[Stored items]
★ ★ ★
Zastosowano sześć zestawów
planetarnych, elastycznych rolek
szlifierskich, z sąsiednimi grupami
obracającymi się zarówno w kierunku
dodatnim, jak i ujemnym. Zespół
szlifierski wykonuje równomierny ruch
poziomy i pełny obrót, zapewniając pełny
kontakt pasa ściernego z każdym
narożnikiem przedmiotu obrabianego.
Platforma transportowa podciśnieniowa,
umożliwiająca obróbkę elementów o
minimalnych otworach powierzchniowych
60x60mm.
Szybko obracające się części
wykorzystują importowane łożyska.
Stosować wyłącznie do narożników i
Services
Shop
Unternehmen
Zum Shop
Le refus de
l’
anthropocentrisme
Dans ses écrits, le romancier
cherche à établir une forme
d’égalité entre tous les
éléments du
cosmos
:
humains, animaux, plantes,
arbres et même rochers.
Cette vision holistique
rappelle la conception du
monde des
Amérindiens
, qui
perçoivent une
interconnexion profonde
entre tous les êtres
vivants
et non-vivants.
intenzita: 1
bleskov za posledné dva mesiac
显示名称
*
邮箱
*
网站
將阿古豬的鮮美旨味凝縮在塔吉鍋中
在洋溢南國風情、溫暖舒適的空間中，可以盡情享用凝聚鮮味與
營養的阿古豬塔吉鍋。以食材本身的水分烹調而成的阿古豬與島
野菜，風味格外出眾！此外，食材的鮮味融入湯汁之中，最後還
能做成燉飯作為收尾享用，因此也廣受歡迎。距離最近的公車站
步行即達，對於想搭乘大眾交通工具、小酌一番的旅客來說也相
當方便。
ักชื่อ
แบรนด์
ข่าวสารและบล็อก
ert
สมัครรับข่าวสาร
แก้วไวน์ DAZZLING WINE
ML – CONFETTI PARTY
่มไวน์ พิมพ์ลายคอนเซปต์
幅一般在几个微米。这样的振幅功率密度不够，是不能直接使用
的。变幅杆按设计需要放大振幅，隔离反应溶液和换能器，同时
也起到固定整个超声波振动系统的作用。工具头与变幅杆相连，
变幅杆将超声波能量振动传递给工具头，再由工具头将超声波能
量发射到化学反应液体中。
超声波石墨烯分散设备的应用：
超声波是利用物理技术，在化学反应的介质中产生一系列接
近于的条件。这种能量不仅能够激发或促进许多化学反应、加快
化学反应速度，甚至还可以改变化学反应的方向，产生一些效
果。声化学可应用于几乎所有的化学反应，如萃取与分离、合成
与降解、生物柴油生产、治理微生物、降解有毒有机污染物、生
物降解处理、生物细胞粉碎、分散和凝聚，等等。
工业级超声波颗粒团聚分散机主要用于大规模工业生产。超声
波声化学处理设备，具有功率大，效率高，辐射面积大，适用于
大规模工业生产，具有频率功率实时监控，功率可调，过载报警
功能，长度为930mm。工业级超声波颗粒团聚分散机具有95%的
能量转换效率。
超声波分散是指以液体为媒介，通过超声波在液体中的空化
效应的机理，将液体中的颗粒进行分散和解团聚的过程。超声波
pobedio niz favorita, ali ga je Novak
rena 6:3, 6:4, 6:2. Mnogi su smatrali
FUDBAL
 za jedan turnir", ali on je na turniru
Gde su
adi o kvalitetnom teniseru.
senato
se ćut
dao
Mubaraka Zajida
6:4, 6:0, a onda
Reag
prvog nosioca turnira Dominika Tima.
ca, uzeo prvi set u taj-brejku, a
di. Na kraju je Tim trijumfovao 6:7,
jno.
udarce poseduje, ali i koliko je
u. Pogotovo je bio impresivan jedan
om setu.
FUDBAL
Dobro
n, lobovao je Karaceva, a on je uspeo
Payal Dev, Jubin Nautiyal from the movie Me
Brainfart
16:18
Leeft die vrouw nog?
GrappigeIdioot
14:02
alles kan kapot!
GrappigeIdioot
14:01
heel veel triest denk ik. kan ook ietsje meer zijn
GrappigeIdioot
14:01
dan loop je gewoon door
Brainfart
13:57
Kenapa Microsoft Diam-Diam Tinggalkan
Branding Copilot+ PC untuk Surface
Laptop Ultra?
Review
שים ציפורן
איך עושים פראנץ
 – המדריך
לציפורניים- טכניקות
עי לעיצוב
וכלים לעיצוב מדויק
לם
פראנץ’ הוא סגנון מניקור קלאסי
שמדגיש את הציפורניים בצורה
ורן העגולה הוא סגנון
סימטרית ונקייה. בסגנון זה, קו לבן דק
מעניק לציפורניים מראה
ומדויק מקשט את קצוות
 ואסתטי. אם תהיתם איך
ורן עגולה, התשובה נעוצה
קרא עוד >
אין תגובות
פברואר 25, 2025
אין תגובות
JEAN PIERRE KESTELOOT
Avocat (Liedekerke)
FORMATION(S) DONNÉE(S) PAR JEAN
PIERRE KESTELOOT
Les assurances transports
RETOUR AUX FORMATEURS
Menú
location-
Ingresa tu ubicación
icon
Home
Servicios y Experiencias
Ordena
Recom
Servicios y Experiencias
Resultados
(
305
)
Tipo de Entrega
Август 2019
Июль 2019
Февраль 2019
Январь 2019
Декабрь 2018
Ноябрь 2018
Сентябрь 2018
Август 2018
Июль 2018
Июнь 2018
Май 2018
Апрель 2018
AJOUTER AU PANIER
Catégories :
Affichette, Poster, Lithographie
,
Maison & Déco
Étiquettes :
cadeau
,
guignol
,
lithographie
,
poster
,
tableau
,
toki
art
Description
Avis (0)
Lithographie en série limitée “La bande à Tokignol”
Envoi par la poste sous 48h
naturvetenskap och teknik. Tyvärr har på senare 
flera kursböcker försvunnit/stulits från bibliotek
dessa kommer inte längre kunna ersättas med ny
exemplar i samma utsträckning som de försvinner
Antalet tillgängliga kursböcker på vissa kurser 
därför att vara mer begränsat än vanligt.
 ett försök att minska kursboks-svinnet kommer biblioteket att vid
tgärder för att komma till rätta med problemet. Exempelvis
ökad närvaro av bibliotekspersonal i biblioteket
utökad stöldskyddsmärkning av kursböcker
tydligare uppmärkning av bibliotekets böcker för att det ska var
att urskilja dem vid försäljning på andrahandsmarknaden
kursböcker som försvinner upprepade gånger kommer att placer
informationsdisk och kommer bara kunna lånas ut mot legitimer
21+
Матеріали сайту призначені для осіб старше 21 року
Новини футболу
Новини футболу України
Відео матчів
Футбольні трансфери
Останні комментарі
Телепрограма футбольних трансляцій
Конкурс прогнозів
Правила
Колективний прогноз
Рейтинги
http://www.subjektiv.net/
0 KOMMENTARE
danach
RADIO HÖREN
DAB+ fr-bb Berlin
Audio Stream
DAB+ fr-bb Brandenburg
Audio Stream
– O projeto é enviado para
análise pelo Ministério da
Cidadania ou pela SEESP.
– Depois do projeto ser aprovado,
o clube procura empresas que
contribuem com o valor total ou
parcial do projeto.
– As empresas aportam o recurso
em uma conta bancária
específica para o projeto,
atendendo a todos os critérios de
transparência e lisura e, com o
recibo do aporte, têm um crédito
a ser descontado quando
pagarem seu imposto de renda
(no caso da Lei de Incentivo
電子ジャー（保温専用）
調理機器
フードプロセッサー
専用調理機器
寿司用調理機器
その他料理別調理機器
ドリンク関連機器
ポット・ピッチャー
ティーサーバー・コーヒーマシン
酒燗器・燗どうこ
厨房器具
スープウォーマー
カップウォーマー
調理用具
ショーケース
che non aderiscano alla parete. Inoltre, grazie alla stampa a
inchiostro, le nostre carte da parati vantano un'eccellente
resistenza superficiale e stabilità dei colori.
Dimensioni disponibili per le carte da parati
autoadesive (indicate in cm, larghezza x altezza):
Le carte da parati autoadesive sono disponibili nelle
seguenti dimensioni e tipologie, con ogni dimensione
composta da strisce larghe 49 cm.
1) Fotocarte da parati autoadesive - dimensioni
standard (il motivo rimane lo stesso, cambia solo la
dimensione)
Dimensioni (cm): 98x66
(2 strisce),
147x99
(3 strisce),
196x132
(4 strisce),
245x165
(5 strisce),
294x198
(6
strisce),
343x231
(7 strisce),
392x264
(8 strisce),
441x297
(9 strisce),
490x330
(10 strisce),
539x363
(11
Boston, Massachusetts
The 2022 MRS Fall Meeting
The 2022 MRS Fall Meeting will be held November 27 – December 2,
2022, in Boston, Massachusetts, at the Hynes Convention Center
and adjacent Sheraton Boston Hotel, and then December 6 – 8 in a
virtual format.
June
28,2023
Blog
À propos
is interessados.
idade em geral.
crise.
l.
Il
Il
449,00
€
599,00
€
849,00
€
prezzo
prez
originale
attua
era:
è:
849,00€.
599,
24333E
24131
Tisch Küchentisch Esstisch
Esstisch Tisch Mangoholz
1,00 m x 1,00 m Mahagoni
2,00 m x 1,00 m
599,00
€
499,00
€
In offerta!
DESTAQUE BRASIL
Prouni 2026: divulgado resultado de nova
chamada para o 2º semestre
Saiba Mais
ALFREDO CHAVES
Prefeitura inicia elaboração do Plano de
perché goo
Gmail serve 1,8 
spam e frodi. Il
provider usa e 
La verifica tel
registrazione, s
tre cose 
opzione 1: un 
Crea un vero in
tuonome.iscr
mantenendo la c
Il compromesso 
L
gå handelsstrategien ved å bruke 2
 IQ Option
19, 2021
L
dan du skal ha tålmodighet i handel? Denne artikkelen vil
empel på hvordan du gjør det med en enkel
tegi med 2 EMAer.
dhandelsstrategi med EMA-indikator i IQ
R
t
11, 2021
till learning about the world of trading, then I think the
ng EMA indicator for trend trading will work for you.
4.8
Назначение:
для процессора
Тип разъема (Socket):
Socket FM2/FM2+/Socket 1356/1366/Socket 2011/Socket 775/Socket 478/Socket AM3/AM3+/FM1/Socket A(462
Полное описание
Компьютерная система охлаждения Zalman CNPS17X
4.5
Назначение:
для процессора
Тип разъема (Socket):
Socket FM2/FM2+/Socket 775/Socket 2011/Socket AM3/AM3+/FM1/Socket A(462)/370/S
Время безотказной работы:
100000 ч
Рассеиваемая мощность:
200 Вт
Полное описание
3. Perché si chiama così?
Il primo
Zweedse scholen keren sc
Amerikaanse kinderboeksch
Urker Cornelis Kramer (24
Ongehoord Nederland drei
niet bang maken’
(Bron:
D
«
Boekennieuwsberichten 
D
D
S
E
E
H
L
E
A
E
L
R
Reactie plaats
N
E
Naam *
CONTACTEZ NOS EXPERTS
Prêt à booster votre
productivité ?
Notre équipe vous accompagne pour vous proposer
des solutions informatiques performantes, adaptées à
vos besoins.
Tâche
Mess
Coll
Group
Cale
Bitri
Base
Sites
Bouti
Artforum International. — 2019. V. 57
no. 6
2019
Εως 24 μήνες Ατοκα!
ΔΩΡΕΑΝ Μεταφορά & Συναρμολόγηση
★ ★ ★
◆ **Work instructions**
When a line of the records has the word "Massachusetts", pick it out and copy it.

◆ **Output of the task**
Boston, Massachusetts
2022, in Boston, Massachusetts, at the Hynes Convention Center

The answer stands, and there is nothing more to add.